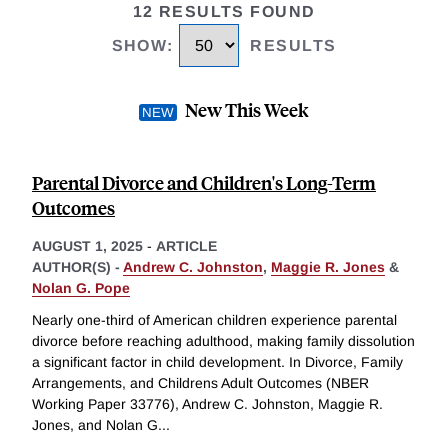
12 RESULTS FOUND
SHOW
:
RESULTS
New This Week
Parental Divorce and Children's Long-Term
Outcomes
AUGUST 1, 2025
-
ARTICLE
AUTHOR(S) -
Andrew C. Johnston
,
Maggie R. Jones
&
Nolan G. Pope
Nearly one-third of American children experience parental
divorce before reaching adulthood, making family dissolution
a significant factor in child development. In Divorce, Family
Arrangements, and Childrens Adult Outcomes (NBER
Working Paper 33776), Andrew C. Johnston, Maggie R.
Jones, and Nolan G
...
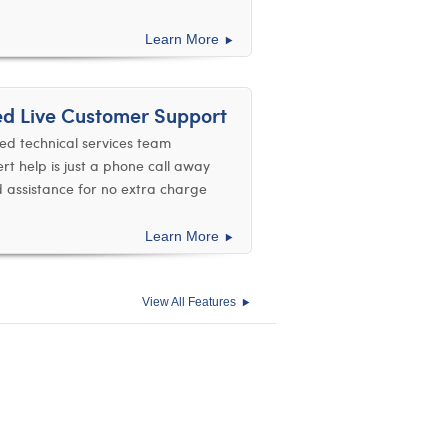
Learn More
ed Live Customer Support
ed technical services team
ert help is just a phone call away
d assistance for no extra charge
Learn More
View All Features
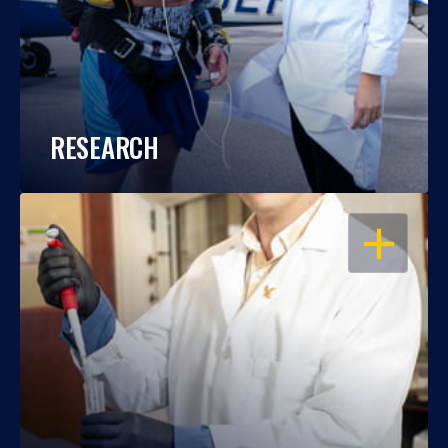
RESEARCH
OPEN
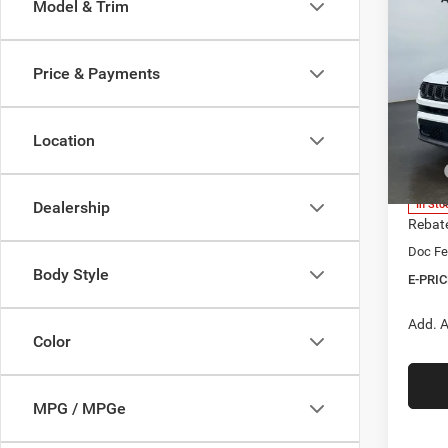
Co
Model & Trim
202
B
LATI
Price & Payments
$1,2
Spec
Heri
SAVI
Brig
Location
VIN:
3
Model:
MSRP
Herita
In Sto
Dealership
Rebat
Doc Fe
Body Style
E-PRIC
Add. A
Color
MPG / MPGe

* * *

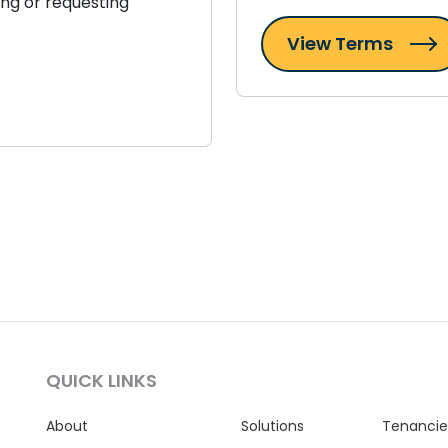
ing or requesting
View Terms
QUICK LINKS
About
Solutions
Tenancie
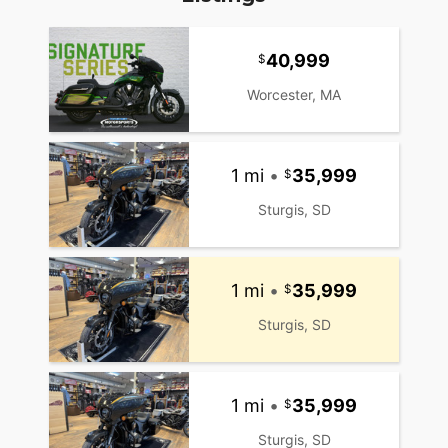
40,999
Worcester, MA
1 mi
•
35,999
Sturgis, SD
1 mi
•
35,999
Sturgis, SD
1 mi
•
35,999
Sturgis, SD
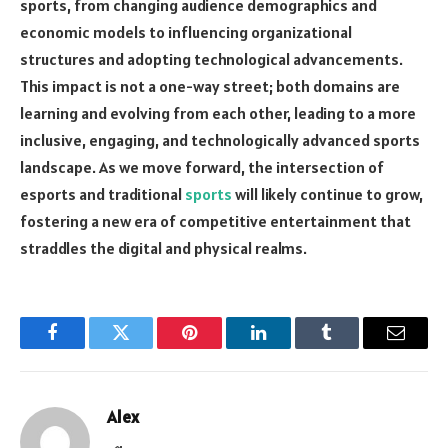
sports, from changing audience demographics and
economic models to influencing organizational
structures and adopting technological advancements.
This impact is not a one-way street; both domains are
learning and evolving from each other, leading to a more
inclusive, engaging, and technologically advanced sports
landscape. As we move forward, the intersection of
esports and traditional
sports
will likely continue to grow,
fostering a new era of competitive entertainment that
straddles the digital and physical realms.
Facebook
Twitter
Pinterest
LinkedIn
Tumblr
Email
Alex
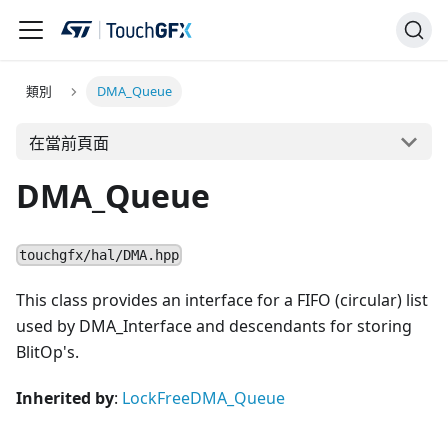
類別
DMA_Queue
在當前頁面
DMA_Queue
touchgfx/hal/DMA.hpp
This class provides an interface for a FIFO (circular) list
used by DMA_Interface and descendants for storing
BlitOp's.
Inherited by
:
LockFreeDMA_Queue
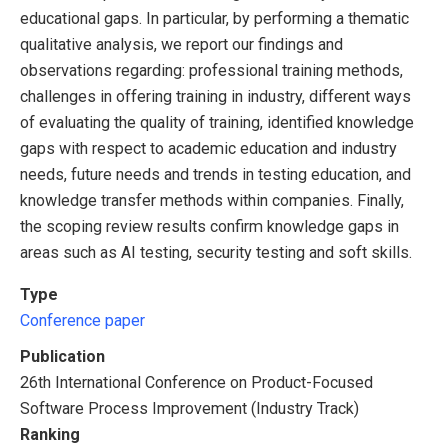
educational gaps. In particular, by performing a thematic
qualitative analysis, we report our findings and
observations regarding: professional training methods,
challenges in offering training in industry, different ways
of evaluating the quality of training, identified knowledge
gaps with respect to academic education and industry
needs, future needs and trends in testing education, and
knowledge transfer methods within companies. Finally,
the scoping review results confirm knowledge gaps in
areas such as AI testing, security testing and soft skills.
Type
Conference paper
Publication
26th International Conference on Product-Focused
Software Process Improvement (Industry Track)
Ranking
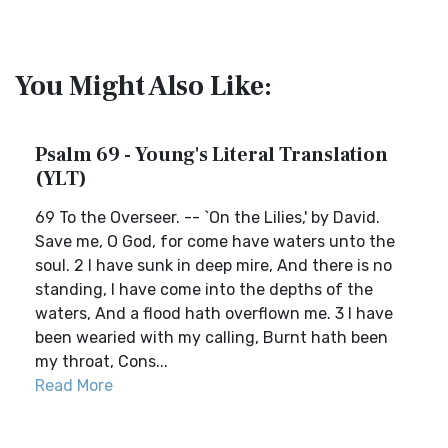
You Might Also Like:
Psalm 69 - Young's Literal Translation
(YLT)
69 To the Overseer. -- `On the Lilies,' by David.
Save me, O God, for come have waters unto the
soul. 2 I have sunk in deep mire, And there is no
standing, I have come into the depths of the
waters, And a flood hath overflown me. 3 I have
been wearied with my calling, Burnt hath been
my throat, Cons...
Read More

## TRY IT:
From the records above, pull every line that carries the word "This".

## EXERCISE OUTPUT:
New This Week
This impact is not a one-way street; both domains are
This class provides an interface for a FIFO (circular) list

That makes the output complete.